● **PROBLEM REQUIREMENTS**: An exact copy of the lines from the one containing "看懂山体亮化预算！6个核心因" to the end of the records below is required, and nothing else.

•••

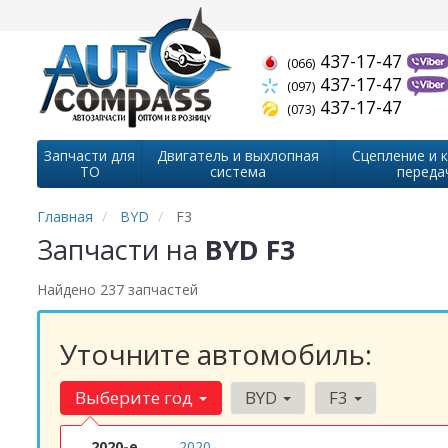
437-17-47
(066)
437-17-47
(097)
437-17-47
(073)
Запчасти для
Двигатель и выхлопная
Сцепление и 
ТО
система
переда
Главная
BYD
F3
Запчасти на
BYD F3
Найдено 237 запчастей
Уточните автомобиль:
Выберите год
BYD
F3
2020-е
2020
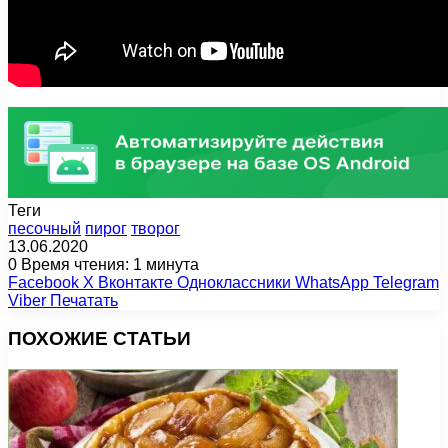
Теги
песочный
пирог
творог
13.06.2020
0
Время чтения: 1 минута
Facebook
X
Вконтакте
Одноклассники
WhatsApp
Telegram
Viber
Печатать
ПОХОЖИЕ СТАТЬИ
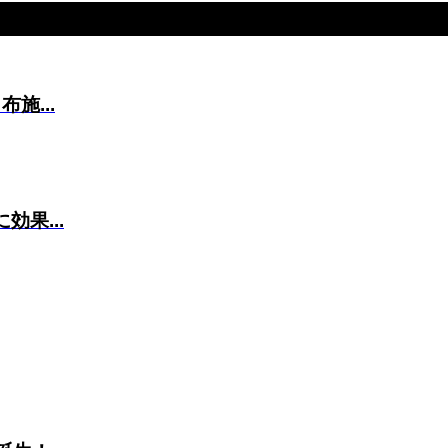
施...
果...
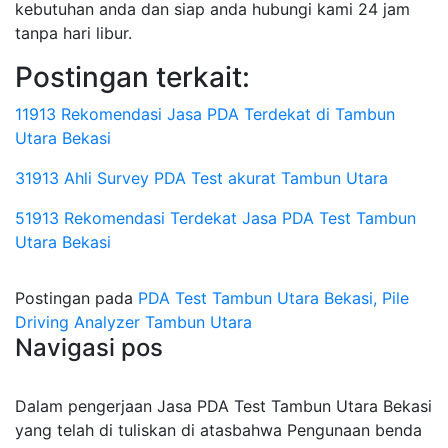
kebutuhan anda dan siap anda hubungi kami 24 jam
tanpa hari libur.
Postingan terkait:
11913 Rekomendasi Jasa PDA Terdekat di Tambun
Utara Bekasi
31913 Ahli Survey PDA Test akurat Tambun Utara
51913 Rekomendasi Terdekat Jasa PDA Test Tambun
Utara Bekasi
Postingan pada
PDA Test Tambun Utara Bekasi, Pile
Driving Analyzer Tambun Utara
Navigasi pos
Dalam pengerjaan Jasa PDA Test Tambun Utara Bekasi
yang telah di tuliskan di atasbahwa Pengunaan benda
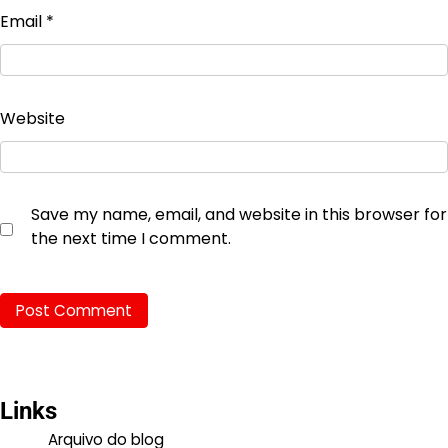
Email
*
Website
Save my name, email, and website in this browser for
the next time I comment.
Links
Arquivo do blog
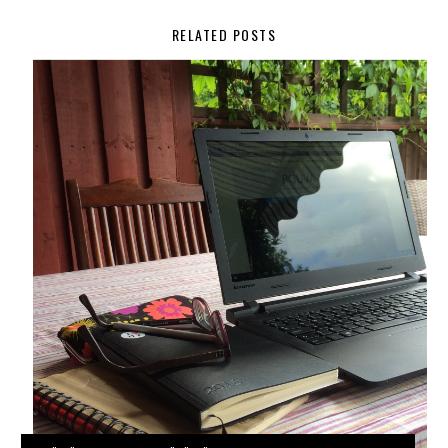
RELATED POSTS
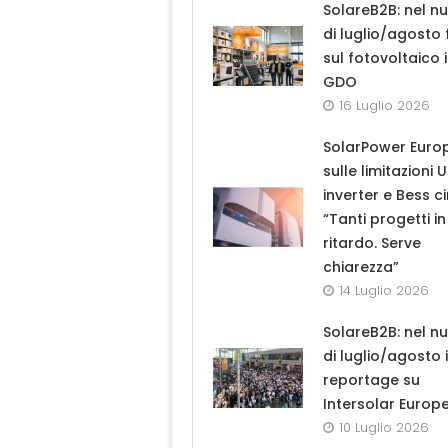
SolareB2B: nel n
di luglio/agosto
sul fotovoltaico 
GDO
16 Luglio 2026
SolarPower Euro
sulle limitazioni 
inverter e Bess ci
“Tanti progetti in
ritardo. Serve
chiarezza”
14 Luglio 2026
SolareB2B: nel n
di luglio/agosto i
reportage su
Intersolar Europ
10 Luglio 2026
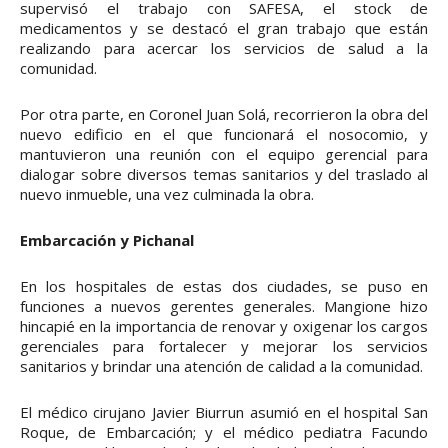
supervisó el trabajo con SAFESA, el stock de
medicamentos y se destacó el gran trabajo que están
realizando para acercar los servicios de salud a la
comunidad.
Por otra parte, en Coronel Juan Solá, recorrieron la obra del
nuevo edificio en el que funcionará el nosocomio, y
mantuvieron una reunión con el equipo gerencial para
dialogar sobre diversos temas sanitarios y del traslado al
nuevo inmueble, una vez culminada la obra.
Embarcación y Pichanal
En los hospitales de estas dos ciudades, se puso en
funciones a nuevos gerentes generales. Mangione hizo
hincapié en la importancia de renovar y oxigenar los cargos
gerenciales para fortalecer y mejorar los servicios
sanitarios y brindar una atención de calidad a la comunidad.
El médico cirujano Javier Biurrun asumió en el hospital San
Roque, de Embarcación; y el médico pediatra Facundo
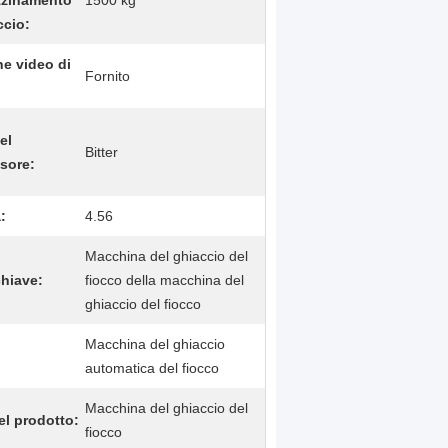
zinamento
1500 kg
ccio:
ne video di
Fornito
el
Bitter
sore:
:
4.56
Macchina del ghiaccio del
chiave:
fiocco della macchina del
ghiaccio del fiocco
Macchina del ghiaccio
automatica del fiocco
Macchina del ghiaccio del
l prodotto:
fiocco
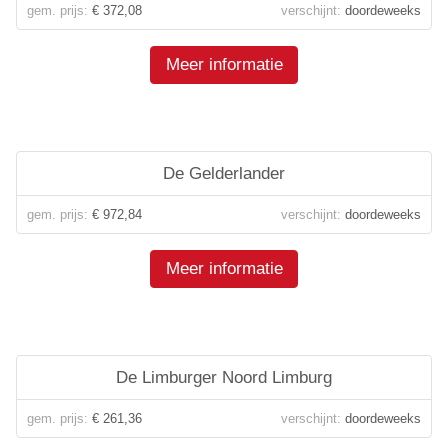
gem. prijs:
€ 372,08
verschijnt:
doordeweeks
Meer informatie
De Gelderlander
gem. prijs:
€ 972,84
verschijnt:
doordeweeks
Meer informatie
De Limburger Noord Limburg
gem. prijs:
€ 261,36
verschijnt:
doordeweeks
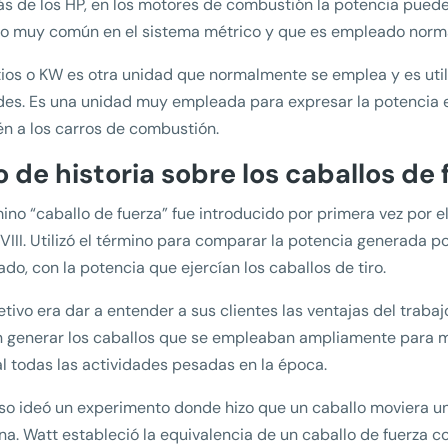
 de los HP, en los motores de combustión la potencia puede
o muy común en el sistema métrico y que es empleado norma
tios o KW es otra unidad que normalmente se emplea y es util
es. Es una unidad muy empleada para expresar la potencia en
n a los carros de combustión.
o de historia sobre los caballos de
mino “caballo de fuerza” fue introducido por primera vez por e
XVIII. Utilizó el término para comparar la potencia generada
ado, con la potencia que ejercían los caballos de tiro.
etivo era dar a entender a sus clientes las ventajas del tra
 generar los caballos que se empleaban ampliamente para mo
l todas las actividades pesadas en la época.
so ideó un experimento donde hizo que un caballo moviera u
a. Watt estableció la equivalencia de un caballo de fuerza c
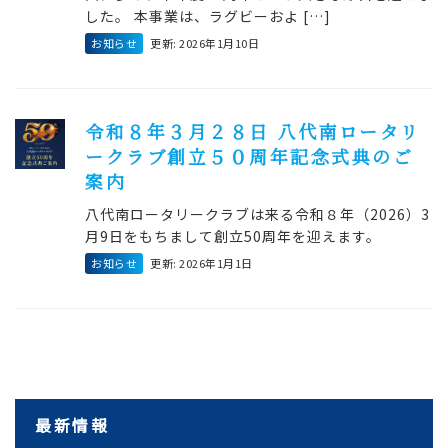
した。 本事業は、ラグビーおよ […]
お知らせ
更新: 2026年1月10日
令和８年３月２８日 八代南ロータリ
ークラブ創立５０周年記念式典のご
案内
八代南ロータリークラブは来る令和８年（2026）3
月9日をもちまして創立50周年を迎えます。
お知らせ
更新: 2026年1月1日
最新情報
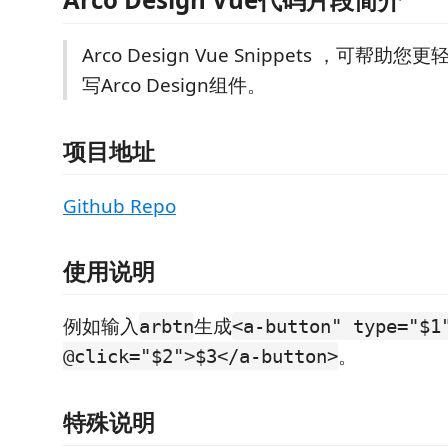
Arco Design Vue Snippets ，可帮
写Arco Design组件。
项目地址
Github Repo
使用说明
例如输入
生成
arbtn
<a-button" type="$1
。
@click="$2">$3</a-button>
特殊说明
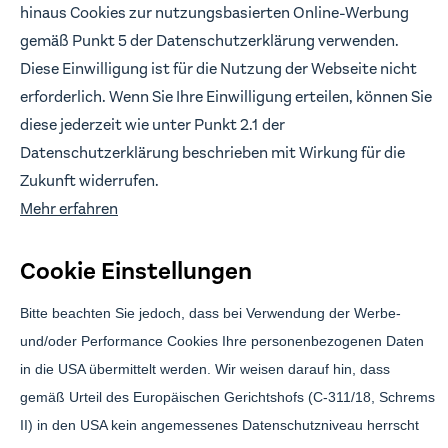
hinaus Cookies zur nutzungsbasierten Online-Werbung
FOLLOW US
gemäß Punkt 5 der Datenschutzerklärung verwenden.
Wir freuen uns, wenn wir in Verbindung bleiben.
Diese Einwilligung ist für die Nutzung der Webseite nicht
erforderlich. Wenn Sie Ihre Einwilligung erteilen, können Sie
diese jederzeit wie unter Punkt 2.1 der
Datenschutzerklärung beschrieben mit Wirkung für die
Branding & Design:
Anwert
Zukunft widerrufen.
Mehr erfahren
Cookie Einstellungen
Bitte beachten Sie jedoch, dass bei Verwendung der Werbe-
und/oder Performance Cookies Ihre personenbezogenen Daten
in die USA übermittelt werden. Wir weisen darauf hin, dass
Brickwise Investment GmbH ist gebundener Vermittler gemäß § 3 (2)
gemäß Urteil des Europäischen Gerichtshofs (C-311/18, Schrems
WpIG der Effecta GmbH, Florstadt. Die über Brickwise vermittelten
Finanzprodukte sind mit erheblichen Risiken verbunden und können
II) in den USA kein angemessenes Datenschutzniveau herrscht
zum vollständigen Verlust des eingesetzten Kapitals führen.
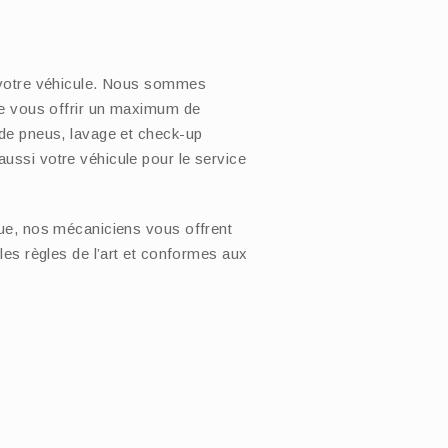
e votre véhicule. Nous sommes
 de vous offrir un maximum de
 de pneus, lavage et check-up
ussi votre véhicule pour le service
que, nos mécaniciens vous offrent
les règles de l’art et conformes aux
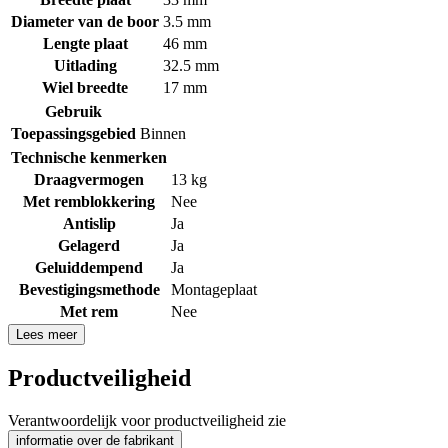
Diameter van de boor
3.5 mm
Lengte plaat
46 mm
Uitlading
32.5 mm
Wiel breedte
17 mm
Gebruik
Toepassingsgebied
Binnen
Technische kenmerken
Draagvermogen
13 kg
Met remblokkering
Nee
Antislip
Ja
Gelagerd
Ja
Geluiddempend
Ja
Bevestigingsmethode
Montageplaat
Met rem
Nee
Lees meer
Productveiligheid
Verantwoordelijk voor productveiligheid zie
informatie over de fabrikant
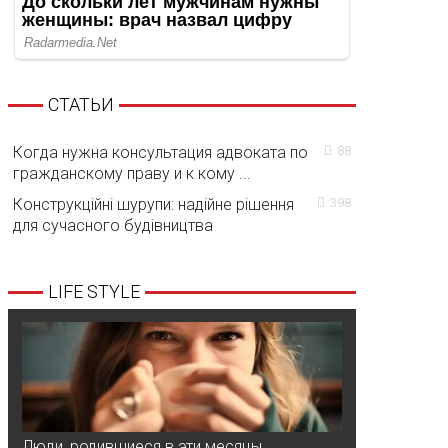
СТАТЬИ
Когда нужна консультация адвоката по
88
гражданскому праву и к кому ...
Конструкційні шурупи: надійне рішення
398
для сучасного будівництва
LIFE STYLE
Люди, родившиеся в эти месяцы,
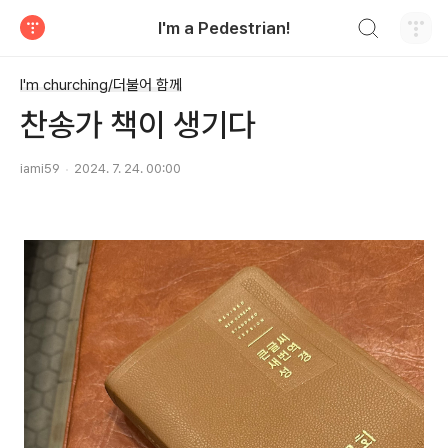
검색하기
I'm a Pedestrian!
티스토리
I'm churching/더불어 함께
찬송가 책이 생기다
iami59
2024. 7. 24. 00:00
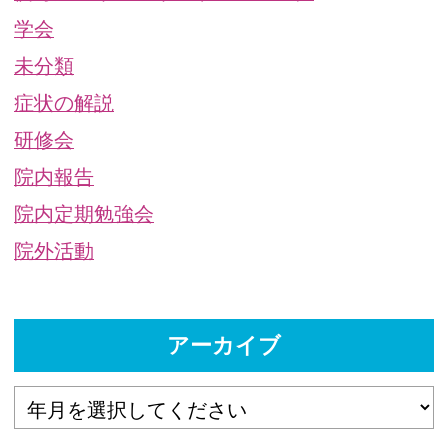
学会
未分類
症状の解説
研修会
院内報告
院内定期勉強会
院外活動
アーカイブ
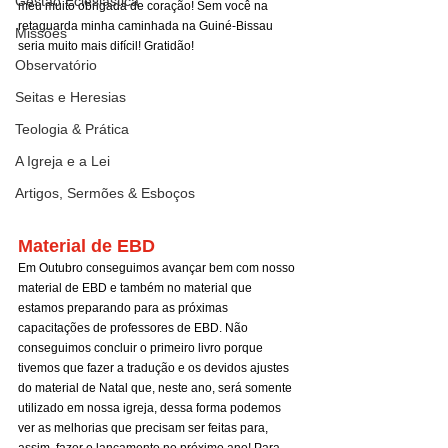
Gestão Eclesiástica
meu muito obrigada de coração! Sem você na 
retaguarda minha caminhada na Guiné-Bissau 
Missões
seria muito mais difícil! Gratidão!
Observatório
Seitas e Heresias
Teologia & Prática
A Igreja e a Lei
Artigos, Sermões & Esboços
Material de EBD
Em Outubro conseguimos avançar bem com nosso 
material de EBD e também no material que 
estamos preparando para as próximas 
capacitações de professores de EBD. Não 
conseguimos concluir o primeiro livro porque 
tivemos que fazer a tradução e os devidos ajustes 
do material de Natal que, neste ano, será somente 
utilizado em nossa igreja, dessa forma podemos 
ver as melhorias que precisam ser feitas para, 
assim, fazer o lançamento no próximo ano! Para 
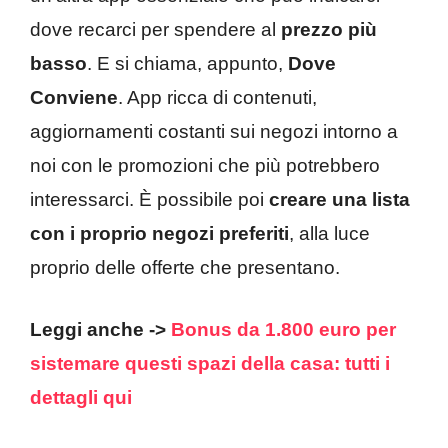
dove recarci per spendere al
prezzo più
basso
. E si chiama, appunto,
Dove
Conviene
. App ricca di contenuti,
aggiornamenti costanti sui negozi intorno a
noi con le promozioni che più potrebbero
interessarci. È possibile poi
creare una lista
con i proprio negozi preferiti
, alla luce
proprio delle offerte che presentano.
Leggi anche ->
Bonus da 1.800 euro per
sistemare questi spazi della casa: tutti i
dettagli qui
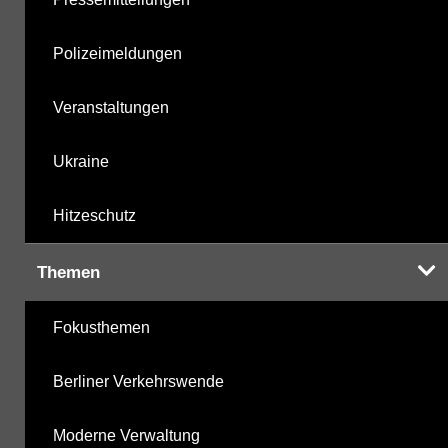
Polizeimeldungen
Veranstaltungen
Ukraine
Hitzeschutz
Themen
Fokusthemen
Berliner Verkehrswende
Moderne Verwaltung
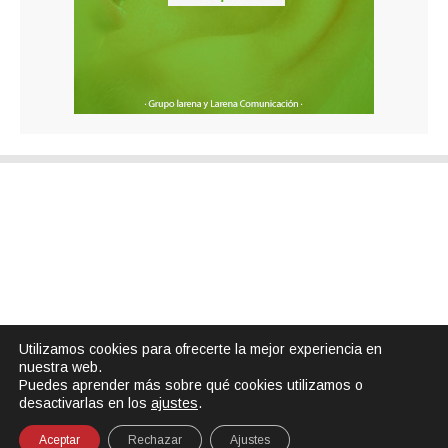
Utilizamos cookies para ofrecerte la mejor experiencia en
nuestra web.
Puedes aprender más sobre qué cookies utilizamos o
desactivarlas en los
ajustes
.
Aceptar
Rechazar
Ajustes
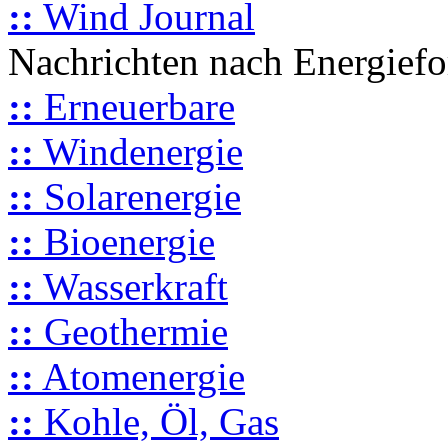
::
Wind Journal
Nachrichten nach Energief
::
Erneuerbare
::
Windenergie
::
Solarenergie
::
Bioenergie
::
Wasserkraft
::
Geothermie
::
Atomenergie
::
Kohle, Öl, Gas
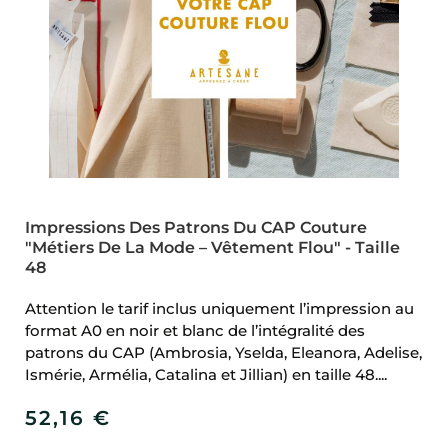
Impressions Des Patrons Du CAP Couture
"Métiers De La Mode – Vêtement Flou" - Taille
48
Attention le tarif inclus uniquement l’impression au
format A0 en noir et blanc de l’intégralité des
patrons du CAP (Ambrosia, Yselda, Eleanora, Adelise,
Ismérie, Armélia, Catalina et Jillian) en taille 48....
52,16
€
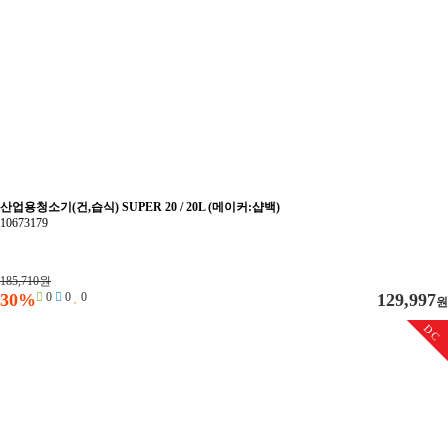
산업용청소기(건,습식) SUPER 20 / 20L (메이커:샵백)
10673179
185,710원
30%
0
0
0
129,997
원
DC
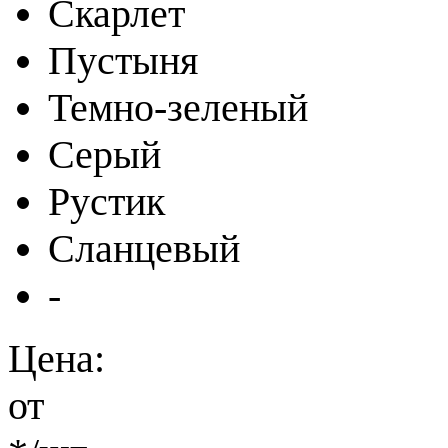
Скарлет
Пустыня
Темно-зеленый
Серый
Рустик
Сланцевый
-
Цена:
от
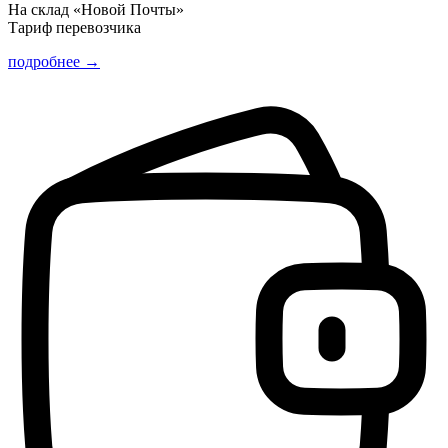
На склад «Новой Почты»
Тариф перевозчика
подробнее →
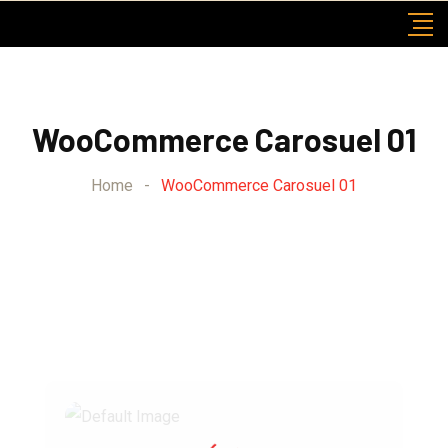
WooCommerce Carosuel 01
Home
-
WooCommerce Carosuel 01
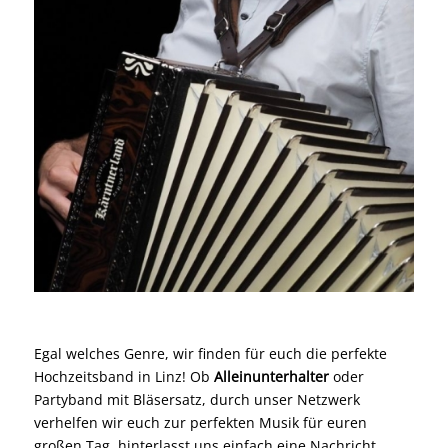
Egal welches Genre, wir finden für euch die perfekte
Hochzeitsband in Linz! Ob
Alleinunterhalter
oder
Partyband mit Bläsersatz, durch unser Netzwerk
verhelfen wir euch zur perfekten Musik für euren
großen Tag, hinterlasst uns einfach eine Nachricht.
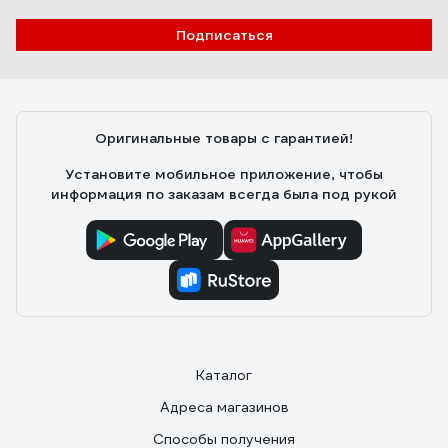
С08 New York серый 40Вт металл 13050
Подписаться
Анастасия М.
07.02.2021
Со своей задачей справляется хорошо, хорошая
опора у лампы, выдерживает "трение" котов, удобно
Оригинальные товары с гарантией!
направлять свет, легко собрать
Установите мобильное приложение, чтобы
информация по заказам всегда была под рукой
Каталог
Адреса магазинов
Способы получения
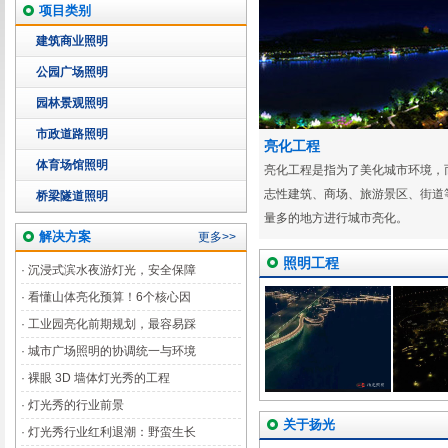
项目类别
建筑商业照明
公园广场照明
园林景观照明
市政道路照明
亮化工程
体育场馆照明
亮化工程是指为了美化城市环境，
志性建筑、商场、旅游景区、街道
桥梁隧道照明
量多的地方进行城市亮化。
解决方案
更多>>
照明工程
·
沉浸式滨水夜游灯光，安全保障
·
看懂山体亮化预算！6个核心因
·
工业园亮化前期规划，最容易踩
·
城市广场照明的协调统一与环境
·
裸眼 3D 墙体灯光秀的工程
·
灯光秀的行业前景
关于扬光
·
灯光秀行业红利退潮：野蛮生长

•••

● **ANSWER BOX**:
看懂山体亮化预算！6个核心因
·
工业园亮化前期规划，最容易踩
·
城市广场照明的协调统一与环境
·
裸眼 3D 墙体灯光秀的工程
·
灯光秀的行业前景
关于扬光
·
灯光秀行业红利退潮：野蛮生长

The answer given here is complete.